EWMoE: An effective model for global weather forecasting with mixture-of-experts
Lihao Gan, Xin Man, Chenghong Zhang, Jie Shao
TL;DR
The paper tackles fast, accurate global weather forecasting under data and compute constraints. It introduces EWMoE, a ViT-based encoder–decoder augmented with a 3D absolute position embedding, a sparse Mixture-of-Experts layer, and specialized load-balancing and position-aware losses. On ERA5 with only two years of training data, EWMoE outperforms FourCastNet and ClimaX and matches Pangu-Weather and GraphCast on short-range forecasts while using far less data and GPU time; ablations show the MoE architecture and the 3D embedding as key contributors. The work demonstrates that combining geometry-aware representations with sparse, scalable capacity can significantly improve weather forecasts and resource efficiency, with potential applicability to broader climate modeling tasks.
Abstract
Weather forecasting is a crucial task for meteorologic research, with direct social and economic impacts. Recently, data-driven weather forecasting models based on deep learning have shown great potential, achieving superior performance compared with traditional numerical weather prediction methods. However, these models often require massive training data and computational resources. In this paper, we propose EWMoE, an effective model for accurate global weather forecasting, which requires significantly less training data and computational resources. Our model incorporates three key components to enhance prediction accuracy: 3D absolute position embedding, a core Mixture-of-Experts (MoE) layer, and two specific loss functions. We conduct our evaluation on the ERA5 dataset using only two years of training data.
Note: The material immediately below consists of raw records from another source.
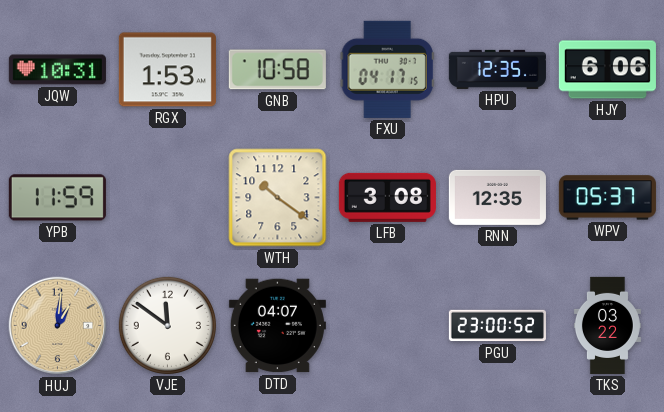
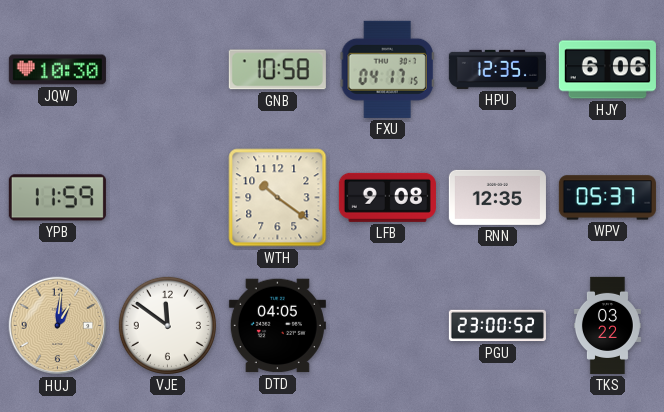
JQW: 10:31 -> 10:30
RGX: 1:53 -> none
LFB: 3:08 -> 9:08
DTD: 04:07 -> 04:05
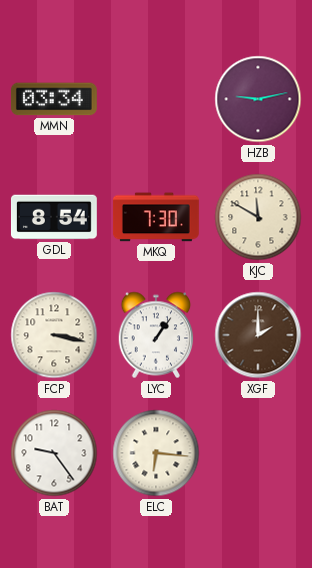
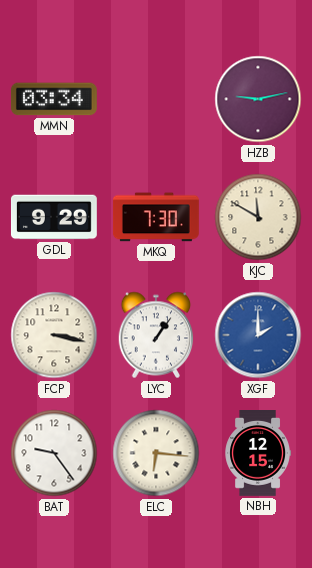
GDL: 8:54 -> 9:29
XGF dial: brown -> blue
NBH: none -> 12:15
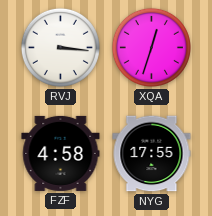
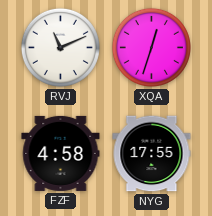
RVJ: 3:16 -> 11:11
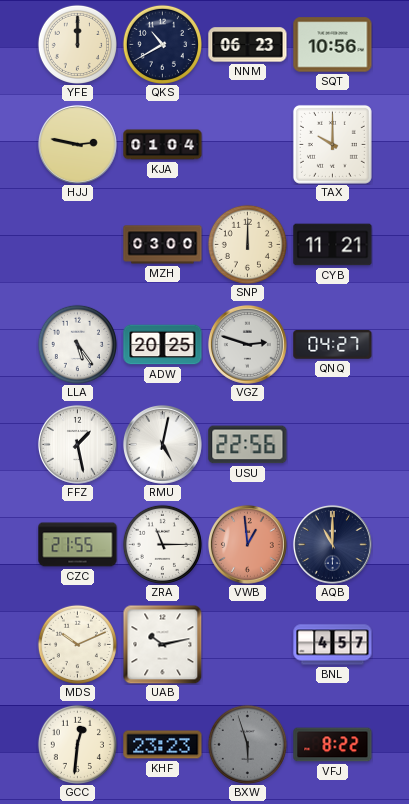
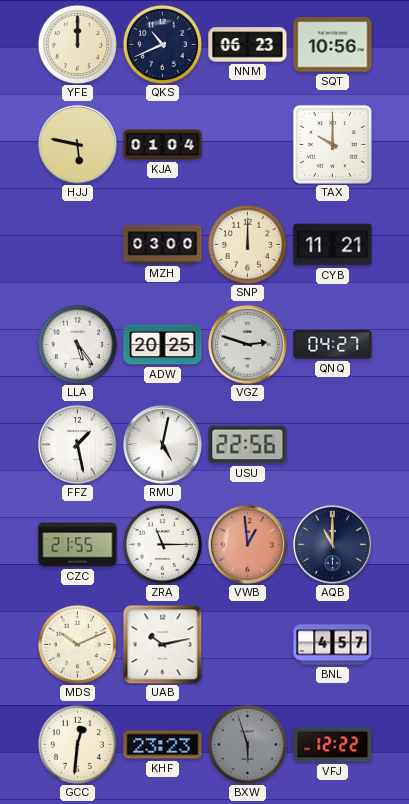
QKS: 10:40 -> 10:41
HJJ: 2:47 -> 5:47
VFJ: 8:22 -> 12:22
Extensive experiments demonstrate that EWMoE outperforms current models such as FourCastNet and ClimaX at all forecast time, achieving competitive performance compared with the state-of-the-art models Pangu-Weather and GraphCast in evaluation metrics such as Anomaly Correlation Coefficient (ACC) and Root Mean Square Error (RMSE). Additionally, ablation studies indicate that applying the MoE architecture to weather forecasting offers significant advantages in improving accuracy and resource efficiency. Code is available at https://github.com/Tomoyi/EWMoE.